The 3D structure of the MR 131415 shows that the His-950 side chain points away from the core of the MR [Figure 3]. This would facilitate binding to coregulator proteins, which is important because differential cellular levels of coactivators and corepressors can regulate tissue-specific actions of estrogens 38, progestins 39 and corticosterone activation of the GR and MR 40. The Q950H mutation in the MR in Old World monkeys may have altered the interaction of the MR with one or more coregulators in specific tissues, influencing the evolution of physiological responses to aldosterone and cortisol in Old World monkeys.
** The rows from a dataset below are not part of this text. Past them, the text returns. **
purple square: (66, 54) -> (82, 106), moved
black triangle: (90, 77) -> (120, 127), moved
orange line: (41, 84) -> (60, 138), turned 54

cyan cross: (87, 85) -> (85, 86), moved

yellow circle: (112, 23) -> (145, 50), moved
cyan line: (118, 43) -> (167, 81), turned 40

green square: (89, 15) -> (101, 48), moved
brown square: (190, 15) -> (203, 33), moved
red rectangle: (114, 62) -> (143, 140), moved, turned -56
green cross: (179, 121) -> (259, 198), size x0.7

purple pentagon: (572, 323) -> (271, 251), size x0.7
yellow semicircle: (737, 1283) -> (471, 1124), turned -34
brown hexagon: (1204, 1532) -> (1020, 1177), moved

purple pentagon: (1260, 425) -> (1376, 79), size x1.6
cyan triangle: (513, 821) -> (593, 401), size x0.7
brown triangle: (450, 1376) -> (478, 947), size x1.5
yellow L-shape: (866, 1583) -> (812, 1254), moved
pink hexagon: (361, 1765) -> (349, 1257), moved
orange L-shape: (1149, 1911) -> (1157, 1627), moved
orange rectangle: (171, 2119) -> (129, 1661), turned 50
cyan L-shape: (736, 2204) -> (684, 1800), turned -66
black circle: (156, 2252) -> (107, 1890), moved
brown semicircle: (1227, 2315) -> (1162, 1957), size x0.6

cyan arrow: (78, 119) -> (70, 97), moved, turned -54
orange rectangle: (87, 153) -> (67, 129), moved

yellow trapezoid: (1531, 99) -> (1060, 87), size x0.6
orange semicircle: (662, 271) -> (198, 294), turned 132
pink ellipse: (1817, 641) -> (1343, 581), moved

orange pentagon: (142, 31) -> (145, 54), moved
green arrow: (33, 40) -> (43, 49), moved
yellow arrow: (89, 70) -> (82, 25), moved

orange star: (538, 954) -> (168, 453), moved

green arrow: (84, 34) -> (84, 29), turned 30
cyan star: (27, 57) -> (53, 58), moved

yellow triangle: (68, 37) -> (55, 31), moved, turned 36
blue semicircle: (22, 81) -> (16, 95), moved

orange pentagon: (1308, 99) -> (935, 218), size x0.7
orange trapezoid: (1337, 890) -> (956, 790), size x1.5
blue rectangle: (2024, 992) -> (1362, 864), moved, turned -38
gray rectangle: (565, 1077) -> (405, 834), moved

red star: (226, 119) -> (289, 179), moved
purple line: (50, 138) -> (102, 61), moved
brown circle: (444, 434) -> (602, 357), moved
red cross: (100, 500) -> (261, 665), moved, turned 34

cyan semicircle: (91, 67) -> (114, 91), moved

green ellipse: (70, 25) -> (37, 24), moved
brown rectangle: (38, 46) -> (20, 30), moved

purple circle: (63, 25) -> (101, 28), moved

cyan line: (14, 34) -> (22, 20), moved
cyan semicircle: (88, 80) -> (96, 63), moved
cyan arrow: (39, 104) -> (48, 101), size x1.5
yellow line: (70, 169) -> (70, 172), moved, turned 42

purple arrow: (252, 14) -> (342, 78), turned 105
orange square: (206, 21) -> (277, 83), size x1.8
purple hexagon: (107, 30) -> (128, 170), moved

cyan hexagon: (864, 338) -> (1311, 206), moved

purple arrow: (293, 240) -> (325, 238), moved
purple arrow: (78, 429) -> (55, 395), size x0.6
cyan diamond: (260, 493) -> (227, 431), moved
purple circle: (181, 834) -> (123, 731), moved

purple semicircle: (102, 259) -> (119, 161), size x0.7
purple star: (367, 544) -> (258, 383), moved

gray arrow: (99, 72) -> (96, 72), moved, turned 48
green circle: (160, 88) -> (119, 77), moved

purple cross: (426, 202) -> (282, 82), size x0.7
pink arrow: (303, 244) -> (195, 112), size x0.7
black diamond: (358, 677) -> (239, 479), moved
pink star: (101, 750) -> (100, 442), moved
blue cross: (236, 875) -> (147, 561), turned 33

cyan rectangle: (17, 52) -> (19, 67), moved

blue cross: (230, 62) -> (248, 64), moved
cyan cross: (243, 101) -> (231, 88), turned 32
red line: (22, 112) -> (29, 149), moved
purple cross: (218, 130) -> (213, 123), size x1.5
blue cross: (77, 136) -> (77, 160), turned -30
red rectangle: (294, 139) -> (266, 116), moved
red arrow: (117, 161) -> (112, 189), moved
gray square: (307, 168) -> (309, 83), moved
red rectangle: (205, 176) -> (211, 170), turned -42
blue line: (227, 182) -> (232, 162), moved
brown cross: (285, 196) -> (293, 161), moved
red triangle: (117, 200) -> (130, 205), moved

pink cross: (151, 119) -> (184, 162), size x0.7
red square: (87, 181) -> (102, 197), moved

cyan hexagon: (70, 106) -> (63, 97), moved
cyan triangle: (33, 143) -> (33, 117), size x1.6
It needs be noted that Hellal-Levy et al. 16 found that the H950A MR mutant is fully active in the presence of aldosterone. However, they did not study the effect of DOC, cortisol, progesterone or other steroids on the transcriptional activity of the H950A mutant or of an H950Q mutant. Nor did they study transcriptional activity in the presence of a variety of coactivators and corepressors that Li et al. 15 and Hultman et al. 25 studied. This is important because the evolution of the His-950 MR is likely to have subtle physiological effects as humans retain the MR functions found in mammals that have the Gln-950 MR. Comparative studies using wild-type and H950Q mutant human MR with various agonists, partial agonists and antagonists in the presence of different coactivators and corepressors are needed to elucidate the function of His-950.